In 2001, a research division in the Netherlands equivalent of the FDA conducted an in vivo study on antioxidant levels in human blood plasma after consuming tea or milk tea. They concluded that drinking both tea and milk tea resulted in similar levels of blood plasma antioxidants (Hollman 2001). Another 2001 study conducted by a food and nutrition company, it was reported that both tea and milk tea digestates inhibited the activity of a known mutagen in a bacterial colony at similar levels (Krul 2001).
There are some drawbacks to having tea with milk. One in vitro and in vivo study concluded that milk counteracted the beneficial vascular activity of tea (Lorenz 2007). This study was followed up by an in vitro study in 2009 using soy milk instead and reached a similar conclusion (Lorenz 2009). Another study found that consuming green tea helped subjects undergo diet induced thermogenesis (in other words, they burned more calories at a resting heart rate after drinking green tea), consuming green tea with milk had no such effect (Hursel 2011).

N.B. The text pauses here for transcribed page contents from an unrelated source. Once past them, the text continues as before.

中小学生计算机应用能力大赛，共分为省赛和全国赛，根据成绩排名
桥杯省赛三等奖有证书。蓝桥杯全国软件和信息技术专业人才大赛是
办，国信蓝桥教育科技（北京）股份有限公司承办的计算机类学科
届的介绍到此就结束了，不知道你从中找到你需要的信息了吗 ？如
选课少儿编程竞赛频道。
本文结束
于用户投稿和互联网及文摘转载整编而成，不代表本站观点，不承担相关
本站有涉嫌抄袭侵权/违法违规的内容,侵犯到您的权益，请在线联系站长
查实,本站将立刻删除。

All in all, this topic does not have a clear scientific consensus, as is with most foods (like, are eggs good for you or bad for you this year??). That said, scientists do in fact agree that casein proteins that are present in milk do bind to tea antioxidants. Caseins are a particular type of protein that is produced by mammals so it should be absent in soy, almond, and oat milk.
Soy milk has almost as much protein as milk and some of these proteins are suspected to behave similar to casein in binding tea antioxidants. So if you want to ensure you get the most antioxidants out of your tea, I suggest having a green tea with an alternative milk that is low in protein, such as almond milk. Oat milk will have more protein than almond milk, but less than regular milk or soy.

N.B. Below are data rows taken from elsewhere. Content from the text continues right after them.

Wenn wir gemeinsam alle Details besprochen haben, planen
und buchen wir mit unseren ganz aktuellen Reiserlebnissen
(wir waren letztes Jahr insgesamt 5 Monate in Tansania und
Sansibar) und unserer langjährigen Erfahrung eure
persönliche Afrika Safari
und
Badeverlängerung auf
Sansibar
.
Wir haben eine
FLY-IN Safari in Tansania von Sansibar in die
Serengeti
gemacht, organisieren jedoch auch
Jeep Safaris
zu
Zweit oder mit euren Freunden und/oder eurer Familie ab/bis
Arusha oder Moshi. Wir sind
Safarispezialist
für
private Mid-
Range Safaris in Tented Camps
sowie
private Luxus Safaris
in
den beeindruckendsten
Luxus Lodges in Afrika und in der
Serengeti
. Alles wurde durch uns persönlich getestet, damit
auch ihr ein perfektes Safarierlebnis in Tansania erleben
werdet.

by Stephen Lo, Bobarista and Masters in Chemistry candidate, USF
1. Krul C., Luiten-Schuiten A., Tenfelde A., van Ommen B., Verhagen H., Havenaar R. Antimutagenic activity of green tea and black tea extracts studied in a dynamicin vitro gastrointestinal model. Mutat. Res. 2001;474:71–85.
2. Lorenz M., Jochmann N., von Krosigk A., Martus P., Baumann G., Stangl K., Stangl V. Addition of milk prevents vascular protective effects of tea. Eur. Heart J. 2007;28:219–223.
3. Lorenz, Mario, Karl Stangl, and Verena Stangl. "Vascular effects of tea are suppressed by soy milk." Atherosclerosis 206.1 (2009): 31-32.
4. Haratifar, S., K. A. Meckling, and M. Corredig. "Antiproliferative activity of tea catechins associated with casein micelles, using HT29 colon cancer cells." Journal of dairy science 97.2 (2014): 672-678.
5. van der Burg-Koorevaar, Monique CD, Silvia Miret, and Guus SMJE Duchateau. "Effect of milk and brewing method on black tea catechin bioaccessibility." Journal of agricultural and food chemistry 59.14 (2011): 7752-7758.
6. Hollman P.C., van het Hof K.H., Tijburg L.B., Katan M.B. Addition of milk does not affect the absorption of flavonols from tea in man. Free Radic. Res. 2001;34:297–300
7. Hursel, Rick, and Margriet S. Westerterp-Plantenga. "Consumption of milk-protein combined with green tea modulates diet-induced thermogenesis." Nutrients 3.8 (2011): 725-733.